Estimation of kidney function by glomerular filtration rate (eGFR) is affected by age and is important for decision making regarding treatment and prognosis of patients with cardiovascular disease. ...We investigated the impact of eGFR on long-term cardiovascular outcomes in an elderly population undergoing coronary angiography for evaluation or treatment of coronary artery disease.

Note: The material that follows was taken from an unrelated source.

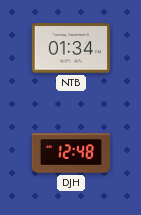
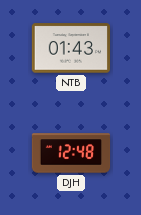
NTB: 01:34 -> 01:43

GFR was estimated according to Chronic Kidney Disease Epidemiology Collaboration (CKD-EPI) equation in 3690 elderly patients (aged 70-100 years) undergoing coronary angiography. Patients receiving maintenance dialysis were excluded. The association between eGFR and major adverse cardiovascular events (MACE) including myocardial infarction, ischemic stroke or death, was investigated. GFR was further calculated according to modification of diet in renal disease (MDRD) and the Cockcroft-Gault equations, and compatibility between estimations was analyzed.
Cardiovascular comorbidities were more prevalent with the reduction in kidney function as was the proportion of patients presenting with acute coronary syndromes. The adjusted hazard ratio (95% confidence interval) for MACE during a mean follow-up of 5 years was 0.95 (0.77-1.16), 1.04 (0.84-1.29), 1.56 (1.16-1.84), 2.22 (1.65-2.97) and 3.74 (2.20-6.38) in patients with eGFR 60-89, 45-59, 30-44, 15-29 and <15 ml/min/1.73m2, respectively, compared to >90 ml/min/1.73m2. Reclassification of eGFR stages by MDRD (upward 23.8%, downward 0.4%) and Cockcroft-Gault (upward 4.3%, downward 28.1%) compared to CKD-EPI estimation, was noted. However, the association between eGFR stages and MACE was similar between equations.
Kidney function, as manifested by eGFR, has a graded inverse association with the burden of cardiovascular comorbidities and long-term adverse events in elderly patients undergoing coronary angiography.